Testament

Time for another review and a tie-in to…something. Recently saw Testament and Youth, a film apparently released worldwide last fall, but only recently making it to Bay Area theaters. The film is based upon a First World War memoir of the same name by Vera Brittain. Swedish actress Alicia Vikander plays the historical figure, a suffragette and then later, a pacifist. That pacifism comes later is one of the story’s tragic themes. Vera is born into a well-to-do family in rural Britain, headed by a stern, if decent paternalist (played by Dominic West), and mothered by a prim yet henish character played by Emily Watson. Opening scenes feature Vera as a petulant but gifted daughter, angry at her father for buying her a piano for her birthday, with money that should have been allocated for an Oxford education. He exasperates over her ingratitude. She despairs that chauvinistic men, however benevolent, will never listen. Vera wants the world to listen. She is poetic, ambitious of becoming a writer, envious of her brother and his two friends, a triumvirate of carefree maleness.

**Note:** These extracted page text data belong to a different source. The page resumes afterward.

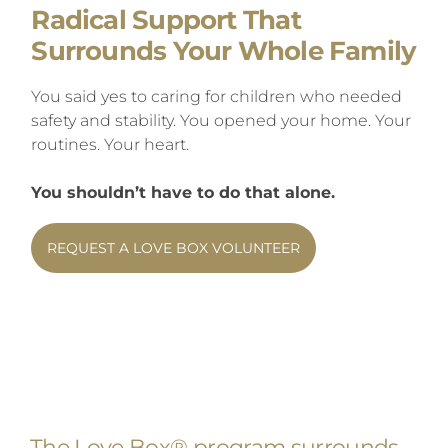
Radical Support That
Surrounds Your Whole Family
You said yes to caring for children who needed
safety and stability. You opened your home. Your
routines. Your heart.
You shouldn’t have to do that alone.
REQUEST A LOVE BOX VOLUNTEER
The Love Box®
program surrounds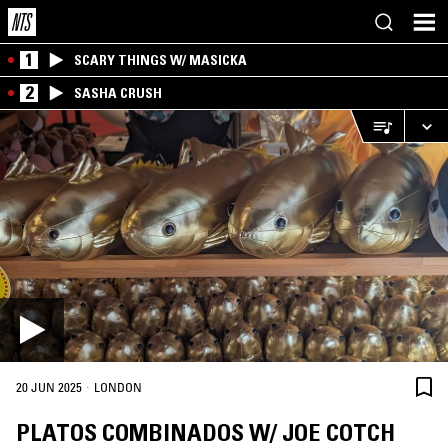
1
SCARY THINGS W/ MASICKA
2
SASHA CRUSH
·
20 JUN 2025
LONDON
PLATOS COMBINADOS W/ JOE COTCH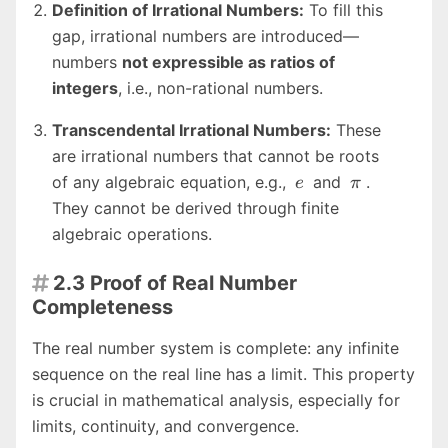
Definition of Irrational Numbers:
To fill this
\sqrt{2}
gap, irrational numbers are introduced—
numbers
not expressible as ratios of
integers
, i.e., non-rational numbers.
Transcendental Irrational Numbers:
These
are irrational numbers that cannot be roots
e
\pi
of any algebraic equation, e.g.,
and
.
e
π
They cannot be derived through finite
algebraic operations.
2.3 Proof of Real Number

Completeness
The real number system is complete: any infinite
sequence on the real line has a limit. This property
is crucial in mathematical analysis, especially for
limits, continuity, and convergence.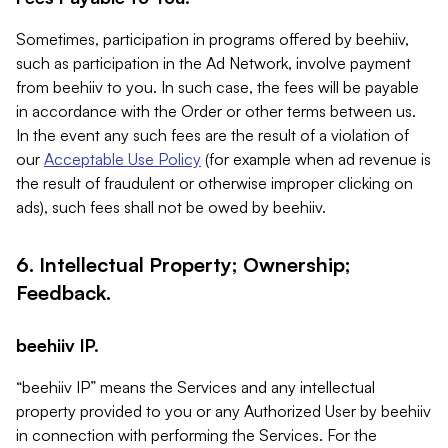
Sometimes, participation in programs offered by beehiiv,
such as participation in the Ad Network, involve payment
from beehiiv to you. In such case, the fees will be payable
in accordance with the Order or other terms between us.
In the event any such fees are the result of a violation of
our
Acceptable Use Policy
(for example when ad revenue is
the result of fraudulent or otherwise improper clicking on
ads), such fees shall not be owed by beehiiv.
6. Intellectual Property; Ownership;
Feedback.
beehiiv IP.
“beehiiv IP” means the Services and any intellectual
property provided to you or any Authorized User by beehiiv
in connection with performing the Services. For the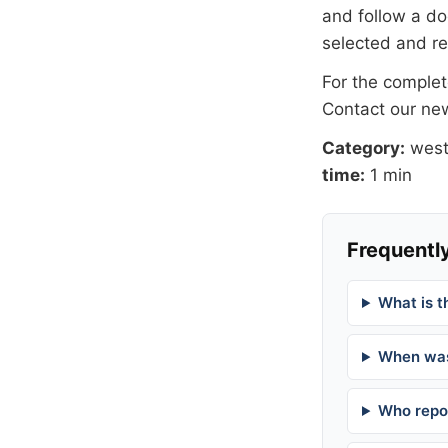
and follow a 
selected and r
For the complete
Contact our n
Category:
west
time:
1 min
Frequently
What is t
When was
Who repor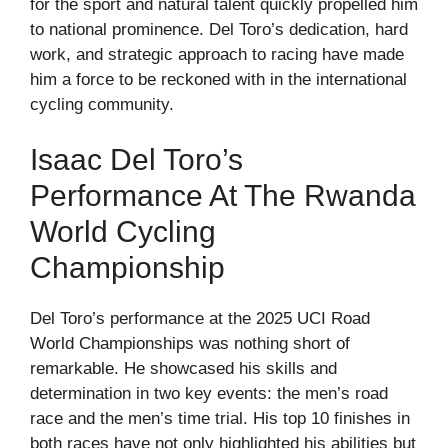
for the sport and natural talent quickly propelled him
to national prominence. Del Toro’s dedication, hard
work, and strategic approach to racing have made
him a force to be reckoned with in the international
cycling community.
Isaac Del Toro’s
Performance At The Rwanda
World Cycling
Championship
Del Toro’s performance at the 2025 UCI Road
World Championships was nothing short of
remarkable. He showcased his skills and
determination in two key events: the men’s road
race and the men’s time trial. His top 10 finishes in
both races have not only highlighted his abilities but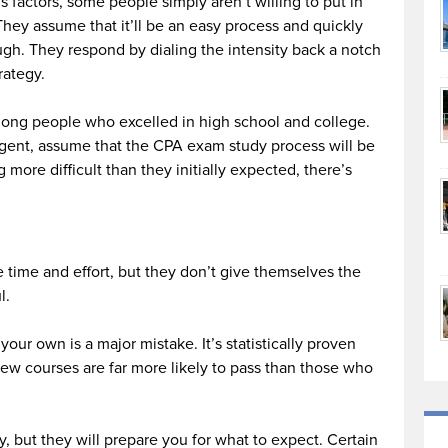
factors, some people simply aren’t willing to put in
 They assume that it’ll be an easy process and quickly
gh. They respond by dialing the intensity back a notch
trategy.
mong people who excelled in high school and college.
ligent, assume that the CPA exam study process will be
 more difficult than they initially expected, there’s
e time and effort, but they don’t give themselves the
l.
our own is a major mistake. It’s statistically proven
w courses are far more likely to pass than those who
 but they will prepare you for what to expect. Certain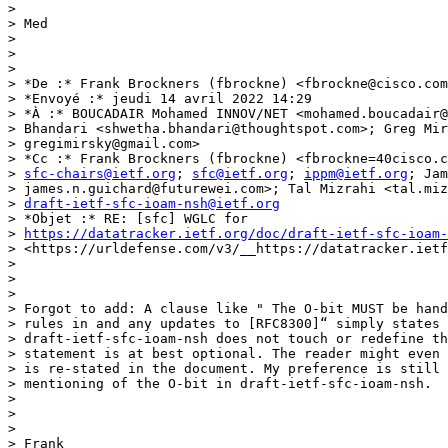
>

> Med

>

>

>

> *De :* Frank Brockners (fbrockne) <fbrockne@cisco.com
> *Envoyé :* jeudi 14 avril 2022 14:29

> *À :* BOUCADAIR Mohamed INNOV/NET <mohamed.boucadair@
> Bhandari <shwetha.bhandari@thoughtspot.com>; Greg Mir
> gregimirsky@gmail.com>

> *Cc :* Frank Brockners (fbrockne) <fbrockne=40cisco.c
> 
sfc-chairs@ietf.org
; 
sfc@ietf.org
; 
ippm@ietf.org
; Jam
> james.n.guichard@futurewei.com>; Tal Mizrahi <tal.miz
> 
draft-ietf-sfc-ioam-nsh@ietf.org
> *Objet :* RE: [sfc] WGLC for

> 
https://datatracker.ietf.org/doc/draft-ietf-sfc-ioam-
> <https://urldefense.com/v3/__https://datatracker.ietf
>

>

>

> Forgot to add: A clause like " The O-bit MUST be hand
> rules in and any updates to [RFC8300]“ simply states 
> draft-ietf-sfc-ioam-nsh does not touch or redefine th
> statement is at best optional. The reader might even 
> is re-stated in the document. My preference is still 
> mentioning of the O-bit in draft-ietf-sfc-ioam-nsh.

>

>

>

> Frank
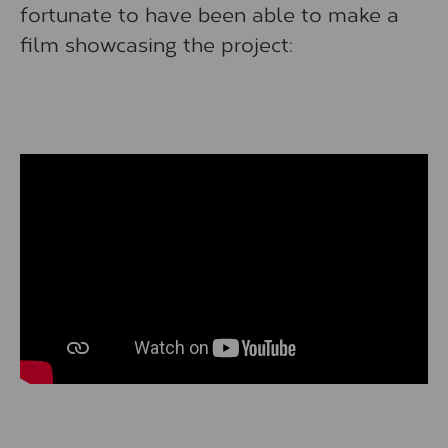
fortunate to have been able to make a
film showcasing the project: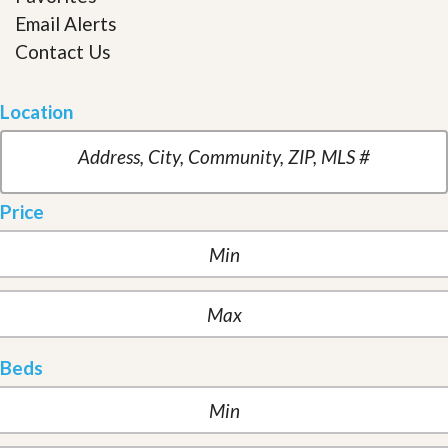
Email Alerts
Contact Us
Location
Price
Beds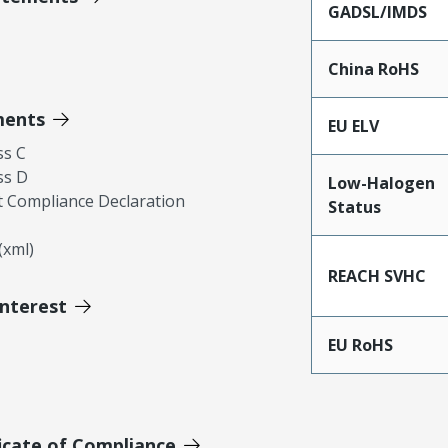
GADSL/IMDS
China RoHS
ments
EU ELV
ss C
ss D
Low-Halogen
 Compliance Declaration
Status
xml)
REACH SVHC
Interest
EU RoHS
icate of Compliance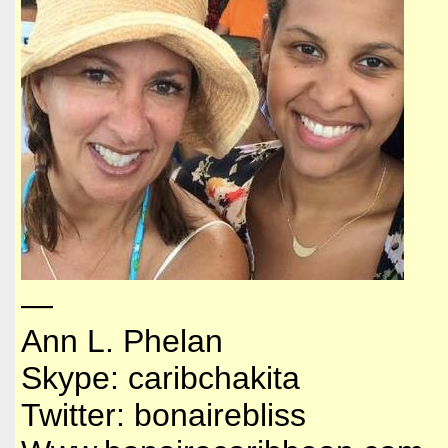
—
Ann L. Phelan
Skype: caribchakita
Twitter: bonairebliss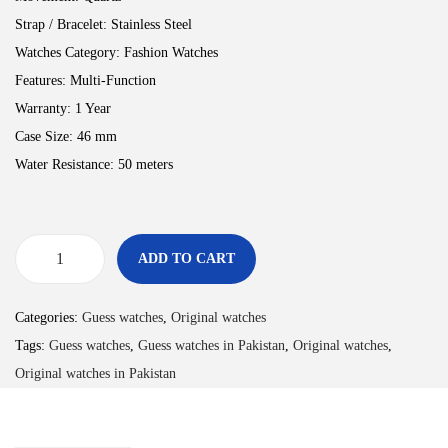
Strap / Bracelet:
Stainless Steel
Watches Category:
Fashion Watches
Features:
Multi-Function
Warranty:
1 Year
Case Size:
46 mm
Water Resistance:
50 meters
ADD TO CART
Categories:
Guess watches
,
Original watches
Tags:
Guess watches
,
Guess watches in Pakistan
,
Original watches
,
Original watches in Pakistan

Vera spends her spare time in their company as often as possible, partly because they are charming and fun, but more importantly, because theirs are privileged and coveted lives. Her brother, in particular, is a cheerful saint: advocating for his sister, he insists that their father allow Vera to “sit” for entrance exams at her dream college, Oxford. The father reluctantly agrees, and Vera passes the requisite exam, despite flightily overlooking instructions to write her essays in Latin and not German, which she has prophetically learned as a child. She returns home, initially discouraged, thinking she has failed in her dream. However, the head mistress who oversees admissions appears to like Vera, saying she has an “original mind”. Indeed she does, though following events reveal her to be as naive–and in some ways traditionalist–as anyone.

It is 1914 and war is breaking out. The young men of the towns and villages are signing up for military duty, gleeful at the chance to serve, plus believing the villainous Kaiser will be vanquished in no time. Vera’s father, however patriotic he may be, is nonetheless anxious about allowing his only son to fight, but Edward (Vera’s brother) is determined to serve, and Vera, reciprocating Edward’s earlier support of her, exhorts her father to “let him be a man”. It’s an interesting passage in the film, and surely also in the original memoir, for it betrays a likely truism: that while many women challenged the status quo with respect to their social roles, fewer sought to challenge the mores that led men to slaughter. BTW: it’s known that most notable suffragettes, like Emmeline Pankhurst for example, supported the war and recruitment efforts, and even suspended their violent campaign for voting rights. Vera Brittain was on the periphery of this movement, it seems, but in the story is more concerned with her education. She is concerned about the war because it would separate her from her brother, and in particular, because it steals away the emerging love of her life, Edward’s friend Roland.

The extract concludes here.